Picosecond luminescence approach to charge transfer in a tetraphenylporphyrin/SnO 2 interface

Abstract

The decay time of the luminescence from mono-molecular and excimer states in very thin tetraphenylporphyrin (H 2TPP) films evaporated on SnO 2 substrates has been measured in situ in a pressure of 2 × 10 −6 Pa using a picosecond dye laser at 100 K. The decay time of the 665 nm luminescence in H 2TPP on a highly conductive SnO 2 substrate (σ = 77 Ω −1 cm −1 is 800 ps in films with a thickness above 25 Å and decreases with decreasing thickness to 170 ps at 7.5 Å. Contrarily, the decay time for films on low conductive SnO 2 (σ = 4.5 × 10 −3 Ω −1 cm −1) is independent of film thickness. The luminescence quenching ratio calculated from the decay time coincides well with that from the relative luminescence intensity.
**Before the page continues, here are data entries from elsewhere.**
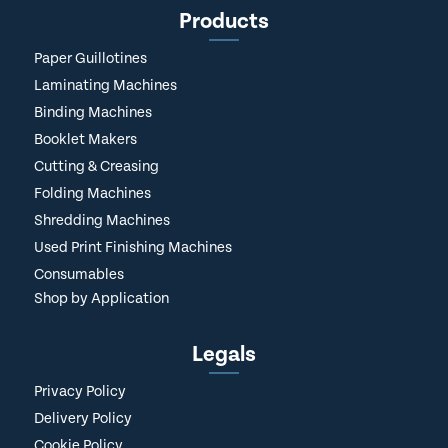
Products
Paper Guillotines
Laminating Machines
Binding Machines
Booklet Makers
Cutting & Creasing
Folding Machines
Shredding Machines
Used Print Finishing Machines
Consumables
Shop by Application
Legals
Privacy Policy
Delivery Policy
Cookie Policy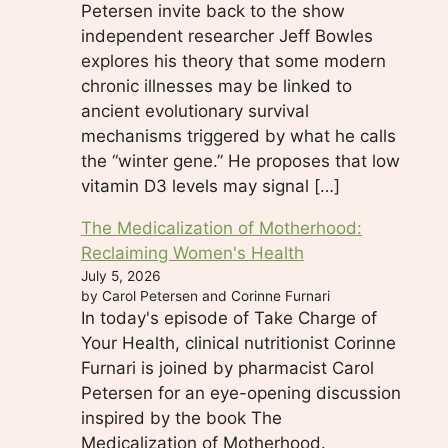
Petersen invite back to the show
independent researcher Jeff Bowles
explores his theory that some modern
chronic illnesses may be linked to
ancient evolutionary survival
mechanisms triggered by what he calls
the “winter gene.” He proposes that low
vitamin D3 levels may signal […]
The Medicalization of Motherhood:
Reclaiming Women's Health
July 5, 2026
by Carol Petersen and Corinne Furnari
In today's episode of Take Charge of
Your Health, clinical nutritionist Corinne
Furnari is joined by pharmacist Carol
Petersen for an eye-opening discussion
inspired by the book The
Medicalization of Motherhood.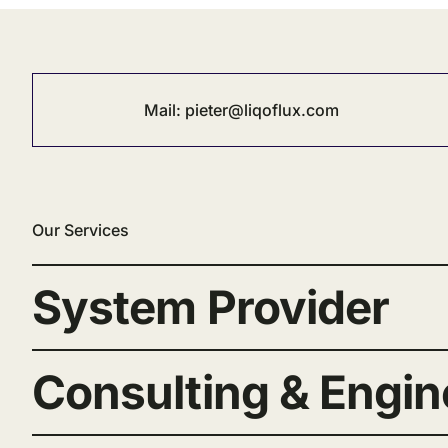
Mail:
pieter@liqoflux.com
Our Services
System Provider
Consulting & Engin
This coincidence leads to the conclusion that luminescence quenching occurs through the mono-molecular excited state or the excimer state. We propose the following mechanism to explain these experimental results. First, a conduction electron of the highly conductive SnO 2 substrate recombines with a hole of the H 2TPP excimers resulting in a charge transfer state. Second, an electron is transferred from the excimer state of H 2TPP to the conduction band.